A report released Thursday by Paul Dube found that more than 2,600 students were left at bus stops in the first few weeks of school last year because of a driver shortage.
At least three junior kindergarten students went missing for various lengths of time and bus delays and disruptions were particularly challenging for students with special needs, he said. A nine-year-old girl with autism spectrum disorder was picked up and dropped off at “wildly inconsistent times,” once arriving home three hours late, so distressed by the delay that she had soiled herself, Dube found.
“This was no mere inconvenience — there were serious cases where vulnerable children were at risk,” Dube said. “Parents had to scramble to arrange transportation, and some spent terrifying hours not knowing where their children were, when they were dropped at the wrong spots.”
There were clear early warning signs of trouble months before the start of the school year, but officials failed to adequately plan for contingencies and communicate effectively, he said.
New busing contracts were awarded in February 2016, but operators didn’t know the actual routes until much later in the year and they were repeatedly revised even into August, he said.
“Two new bus operators, unfamiliar with the Toronto landscape, were awarded hundreds of new bus routes, while familiar operators were shifted to different geographic areas,” Dube wrote in his report. “Some drivers dissatisfied with their new routes peremptorily quit or changed employers at the last minute.”

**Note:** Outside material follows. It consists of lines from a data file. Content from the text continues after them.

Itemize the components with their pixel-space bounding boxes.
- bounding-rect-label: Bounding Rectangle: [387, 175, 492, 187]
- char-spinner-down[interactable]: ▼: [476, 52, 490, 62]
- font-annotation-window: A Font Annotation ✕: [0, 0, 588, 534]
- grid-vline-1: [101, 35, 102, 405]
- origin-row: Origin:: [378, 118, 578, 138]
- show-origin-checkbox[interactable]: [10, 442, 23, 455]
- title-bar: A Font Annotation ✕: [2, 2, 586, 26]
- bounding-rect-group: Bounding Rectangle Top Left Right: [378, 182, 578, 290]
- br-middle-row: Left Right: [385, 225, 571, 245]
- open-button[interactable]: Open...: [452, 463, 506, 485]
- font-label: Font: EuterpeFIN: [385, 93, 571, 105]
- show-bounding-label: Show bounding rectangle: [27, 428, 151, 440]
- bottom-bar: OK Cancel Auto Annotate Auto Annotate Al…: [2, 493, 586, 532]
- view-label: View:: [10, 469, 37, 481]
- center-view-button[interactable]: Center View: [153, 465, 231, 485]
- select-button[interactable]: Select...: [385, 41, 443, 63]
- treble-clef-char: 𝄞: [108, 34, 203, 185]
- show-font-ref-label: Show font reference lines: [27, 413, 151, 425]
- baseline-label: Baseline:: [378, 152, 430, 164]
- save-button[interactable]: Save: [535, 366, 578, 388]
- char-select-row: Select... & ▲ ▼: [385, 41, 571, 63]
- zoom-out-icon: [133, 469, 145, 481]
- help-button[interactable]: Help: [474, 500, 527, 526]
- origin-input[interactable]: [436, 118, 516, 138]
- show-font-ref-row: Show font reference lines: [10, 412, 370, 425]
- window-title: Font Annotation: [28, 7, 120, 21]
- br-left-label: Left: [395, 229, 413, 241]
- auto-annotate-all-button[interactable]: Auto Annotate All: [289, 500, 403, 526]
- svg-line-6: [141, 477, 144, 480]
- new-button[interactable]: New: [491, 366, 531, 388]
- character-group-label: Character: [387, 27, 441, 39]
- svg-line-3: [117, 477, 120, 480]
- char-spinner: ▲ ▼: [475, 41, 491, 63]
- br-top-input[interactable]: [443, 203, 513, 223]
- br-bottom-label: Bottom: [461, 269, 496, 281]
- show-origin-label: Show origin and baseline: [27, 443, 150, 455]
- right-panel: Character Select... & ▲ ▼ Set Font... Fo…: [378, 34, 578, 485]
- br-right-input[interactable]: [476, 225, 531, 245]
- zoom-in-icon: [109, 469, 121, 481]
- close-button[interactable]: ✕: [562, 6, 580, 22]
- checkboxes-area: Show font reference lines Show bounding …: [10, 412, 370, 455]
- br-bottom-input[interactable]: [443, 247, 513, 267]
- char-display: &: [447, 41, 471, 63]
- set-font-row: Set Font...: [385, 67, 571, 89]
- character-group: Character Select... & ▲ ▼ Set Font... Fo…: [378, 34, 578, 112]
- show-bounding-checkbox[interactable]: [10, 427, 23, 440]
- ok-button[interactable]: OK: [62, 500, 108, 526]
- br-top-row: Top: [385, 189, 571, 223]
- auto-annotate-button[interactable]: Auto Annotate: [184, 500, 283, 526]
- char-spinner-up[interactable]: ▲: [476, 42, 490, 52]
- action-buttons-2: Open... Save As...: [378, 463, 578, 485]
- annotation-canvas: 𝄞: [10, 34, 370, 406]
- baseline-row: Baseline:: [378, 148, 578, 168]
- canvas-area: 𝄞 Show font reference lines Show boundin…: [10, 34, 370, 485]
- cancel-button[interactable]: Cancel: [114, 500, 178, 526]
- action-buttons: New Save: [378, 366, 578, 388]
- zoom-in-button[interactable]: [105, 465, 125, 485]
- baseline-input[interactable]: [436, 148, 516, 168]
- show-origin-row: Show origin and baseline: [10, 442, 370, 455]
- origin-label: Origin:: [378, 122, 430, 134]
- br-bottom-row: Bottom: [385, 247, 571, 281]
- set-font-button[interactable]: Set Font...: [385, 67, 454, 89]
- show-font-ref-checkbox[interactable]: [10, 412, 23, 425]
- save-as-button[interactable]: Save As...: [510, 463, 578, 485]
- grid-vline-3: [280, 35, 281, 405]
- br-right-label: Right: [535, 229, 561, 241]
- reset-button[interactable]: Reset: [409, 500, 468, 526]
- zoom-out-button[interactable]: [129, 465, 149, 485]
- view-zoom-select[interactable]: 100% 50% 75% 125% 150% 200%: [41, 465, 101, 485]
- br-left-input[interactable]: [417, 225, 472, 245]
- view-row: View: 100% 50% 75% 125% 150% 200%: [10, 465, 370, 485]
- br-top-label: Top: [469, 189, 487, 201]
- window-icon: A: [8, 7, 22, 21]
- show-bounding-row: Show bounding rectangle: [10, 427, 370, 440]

That made it difficult for the companies to assign and retain drivers, and once the school year started, overwhelmed bus drivers, unfamiliar with routines, routes and security protocols, dropped students off alone, at wrong stops, or with strangers on the street, Dube wrote.
The schools boards also failed to properly communicate the issues to parents, he said.
The Toronto District School Board and Toronto Catholic District School Board accept the ombudsman’s recommendations and say they don’t anticipate significant challenges like those seen last year.
The boards say some changes they have already made include giving bus operators routes earlier in the planning process, installing new bus routing software and launching an online transportation portal to allow parents to access information and get email notifications if there are any school bus cancellations or delays.
Dube’s 42 recommendations include allowing bus operators to bid for specific routes, developing a protocol to inform parents of delays and cancellations, requiring operators to give drivers ongoing training on ensuring certain students get dropped off to a parent, and ensuring all bus routes can realistically be completed in the allotted time.
The ombudsman’s office received hundreds of complaints about school buses in the past two years from families served by boards around Ontario.
“While they may not have experienced problems on the same scale as Toronto, I hope that these recommendations will also serve as a guide to other boards seeking to improve their transportation policies, procedures, and practices,” Dube said.